P.D: Dios, comentaría (al menos, lo intentaría) algo ingenioso, o divertido o sabio, pero... no.

\ºDiabla_Explosiba16º dijo...

HABER KIEN ME YAMO PUTA DE BAR DE CARRETERA EN LA PAGINA DE LA PAVA KE TB ME TIENE EMBIDIA I HABECES ME YAMA RETRASADA E E E EEEEE ? POS ENTONSES KOGE Y KAYATE LA BOKA I TE DIRE LO KE ME SALGA DE LA XONA PENKOWARRO HEBY DUXATE HABER SI ESPAVILAS

vicendio dijo...

\ºDiabla_Explosiba16º/ mi vida, yo te dije puton verbenero, lo de puta de bar de carretera te lo estas diciendo tu solita... por algo sera. Trabajas en alguno infraser?
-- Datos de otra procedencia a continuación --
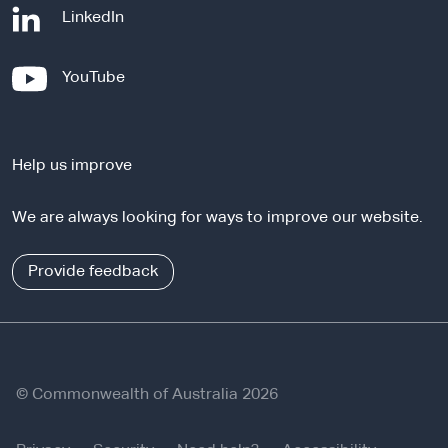
-
LinkedIn
e
x
-
YouTube
t
e
e
x
r
t
n
Help us improve
e
a
r
l
We are always looking for ways to improve our website.
n
s
a
i
l
Provide feedback
t
s
e
i
t
e
© Commonwealth of Australia 2026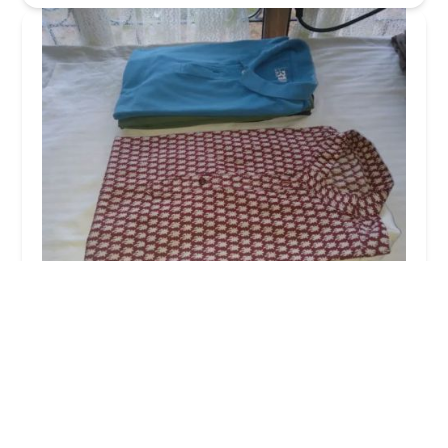
Sigiri Super Clean Laundry (Pvt) Ltd
4.0 (477 reviews)
No 207/C, Sigiriya 21120, Sri Lanka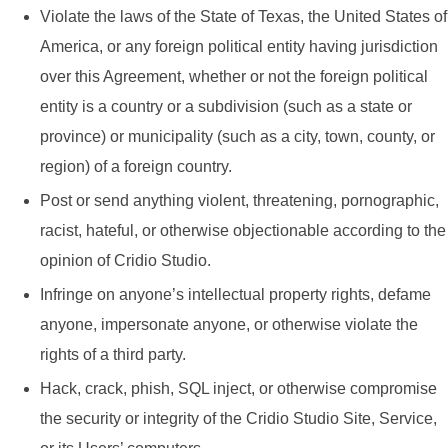
Violate the laws of the State of Texas, the United States of
America, or any foreign political entity having jurisdiction
over this Agreement, whether or not the foreign political
entity is a country or a subdivision (such as a state or
province) or municipality (such as a city, town, county, or
region) of a foreign country.
Post or send anything violent, threatening, pornographic,
racist, hateful, or otherwise objectionable according to the
opinion of Cridio Studio.
Infringe on anyone’s intellectual property rights, defame
anyone, impersonate anyone, or otherwise violate the
rights of a third party.
Hack, crack, phish, SQL inject, or otherwise compromise
the security or integrity of the Cridio Studio Site, Service,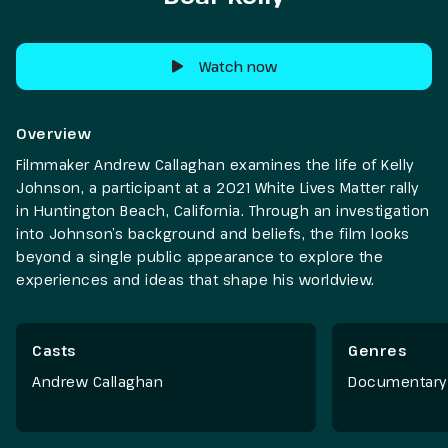
Watch now
Overview
Filmmaker Andrew Callaghan examines the life of Kelly
Johnson, a participant at a 2021 White Lives Matter rally
in Huntington Beach, California. Through an investigation
into Johnson’s background and beliefs, the film looks
beyond a single public appearance to explore the
experiences and ideas that shape his worldview.
Casts
Genres
Andrew Callaghan
Documentary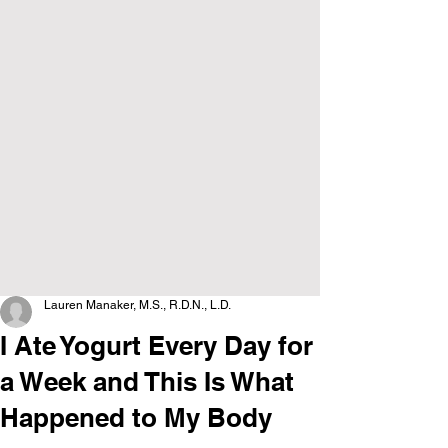
Lauren Manaker, M.S., R.D.N., L.D.
I Ate Yogurt Every Day for
a Week and This Is What
Happened to My Body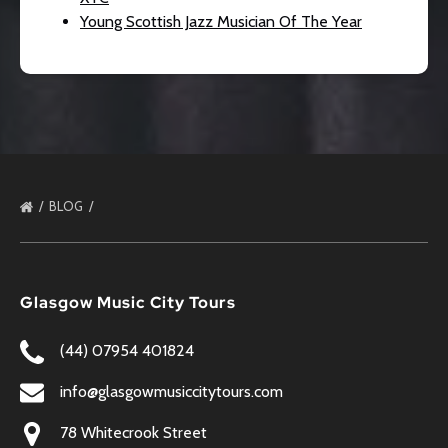
Young Scottish Jazz Musician Of The Year
BLOG
Glasgow Music City Tours
(44) 07954 401824
info@glasgowmusiccitytours.com
78 Whitecrook Street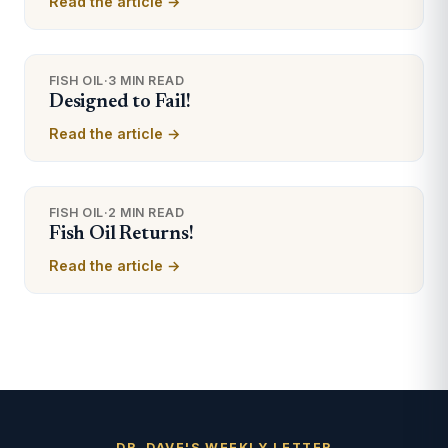
Read the article →
FISH OIL
·
3 MIN READ
Designed to Fail!
Read the article →
FISH OIL
·
2 MIN READ
Fish Oil Returns!
Read the article →
DR. DAVE'S WEEKLY LETTER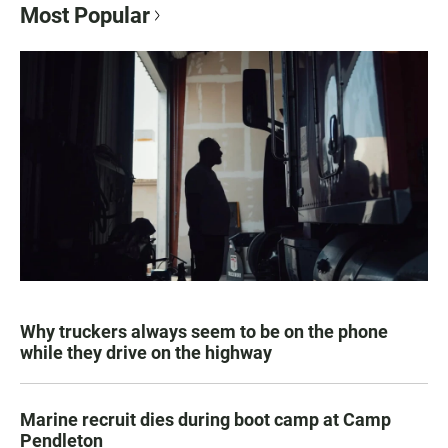
Most Popular
Why truckers always seem to be on the phone
while they drive on the highway
Marine recruit dies during boot camp at Camp
Pendleton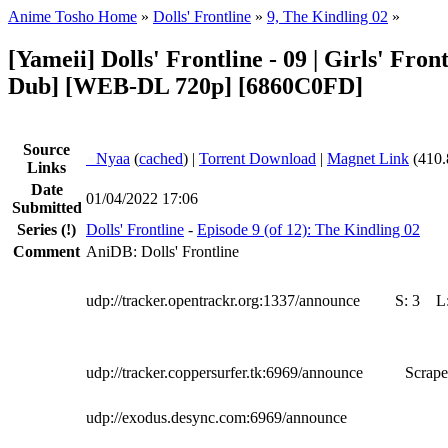
Anime Tosho Home
»
Dolls' Frontline
»
9, The Kindling 02
»
[Yameii] Dolls' Frontline - 09 | Girls' Fron
Dub] [WEB-DL 720p] [6860C0FD]
Source
●
Nyaa
(
cached
) |
Torrent Download
|
Magnet Link
(410.
Links
Date
01/04/2022 17:06
Submitted
Series
(!)
Dolls' Frontline
-
Episode 9 (of 12): The Kindling 02
Comment
AniDB: Dolls' Frontline
udp://tracker.opentrackr.org:1337/announce
S:
3
L
udp://tracker.coppersurfer.tk:6969/announce
Scrape
udp://exodus.desync.com:6969/announce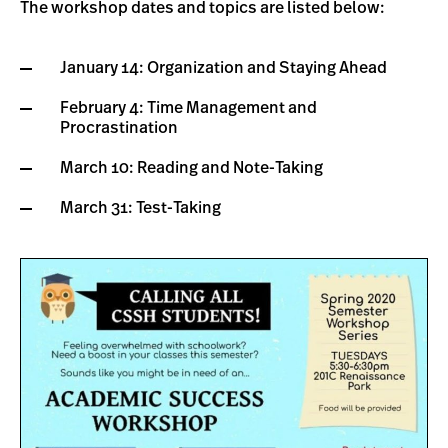
The workshop dates and topics are listed below:
January 14: Organization and Staying Ahead
February 4: Time Management and
Procrastination
March 10: Reading and Note-Taking
March 31: Test-Taking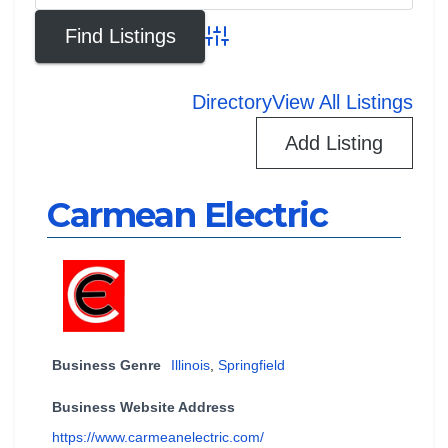
Advanced Search
Directory
View All Listings
Add Listing
Carmean Electric
Business Genre
Illinois
,
Springfield
Business Website Address
https://www.carmeanelectric.com/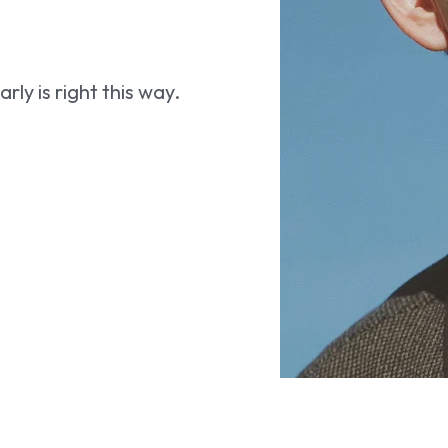
ly is right this way.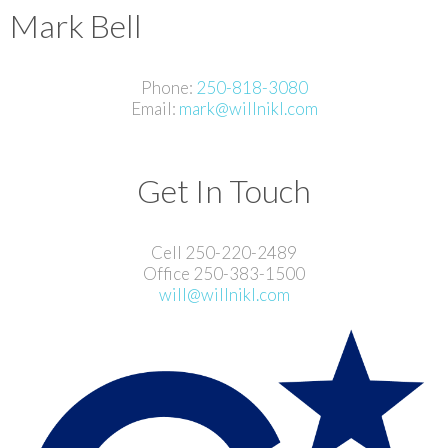
Mark Bell
Phone:
250-818-3080
Email:
mark@willnikl.com
Get In Touch
Cell 250-220-2489
Office 250-383-1500
will@willnikl.com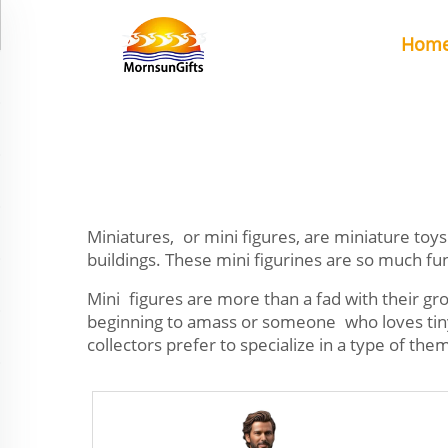
Hom
Miniatures, or mini figures, are miniature toys 
buildings. These mini figurines are so much fun
Mini figures are more than a fad with their gr
beginning to amass or someone who loves tiny t
collectors prefer to specialize in a type of the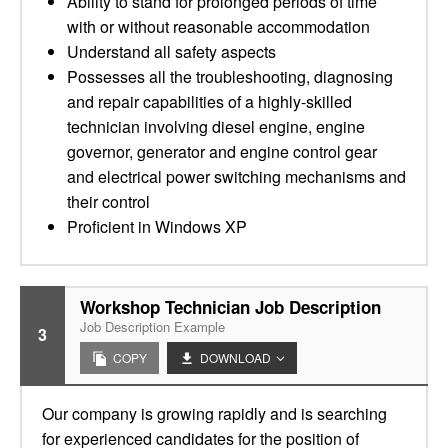
Ability to stand for prolonged periods of time
with or without reasonable accommodation
Understand all safety aspects
Possesses all the troubleshooting, diagnosing
and repair capabilities of a highly-skilled
technician involving diesel engine, engine
governor, generator and engine control gear
and electrical power switching mechanisms and
their control
Proficient in Windows XP
Workshop Technician Job Description
Job Description Example
3
COPY
DOWNLOAD
Our company is growing rapidly and is searching
for experienced candidates for the position of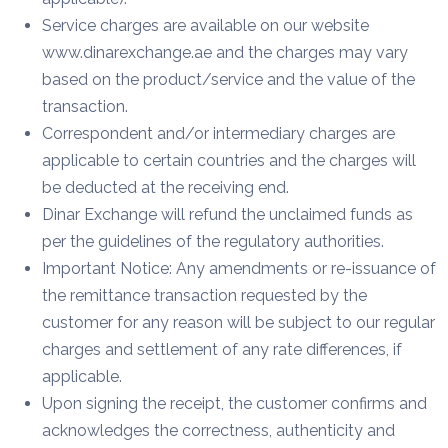
Service charges are available on our website
www.dinarexchange.ae and the charges may vary
based on the product/service and the value of the
transaction.
Correspondent and/or intermediary charges are
applicable to certain countries and the charges will
be deducted at the receiving end.
Dinar Exchange will refund the unclaimed funds as
per the guidelines of the regulatory authorities.
Important Notice: Any amendments or re-issuance of
the remittance transaction requested by the
customer for any reason will be subject to our regular
charges and settlement of any rate differences, if
applicable.
Upon signing the receipt, the customer confirms and
acknowledges the correctness, authenticity and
Me gustaria ver una foto tuya, pobre desgraciada, para poder descojonarme de ti en tu puta cara de niñita pre-adolescente si alguna vez tengo mala suerte y nos cruzamos por la calle.

He visto en el blog de "esa que te tiene envidia" que vas a 3º de la ESO... ohh que tierno! Una disyuntiva: en tu pueblo no hay centros de educacion especial o el sistema educativo esta todavia peor de lo que parece.

Un saludo, gilipollas.

P.D.: Has comentado a las 4 de la mañana, puta, salias de currar o algo?

kornikabrosalvaje dijo...

jejejeje,toda la noche jodiendo como una perra en celo y luego entra aki a seguir jodiendo, jajajaja

Yhandros dijo...

Buen post.
Como siempre, llego tarde. :D
Me podrías dar un toque al móvil cuando escribas algo nuevo.
Creo conocer a algún pseudo-tardomoderno (siempre se puede rizar el rizo), tal y como los describe el autor. Con menos habilidad (tampoco necesitan más) quizás y con un claro objetivo: hacerse lo suficientemente interesante y quien sabe, aturdir lo suficiente a la presa para tal vez echar un polvo.
Y en efecto, si sigues con un mínimo de atención su disertación, es seguro que al final te encontrarás con incoherencias y contradicciones que te hacen reir.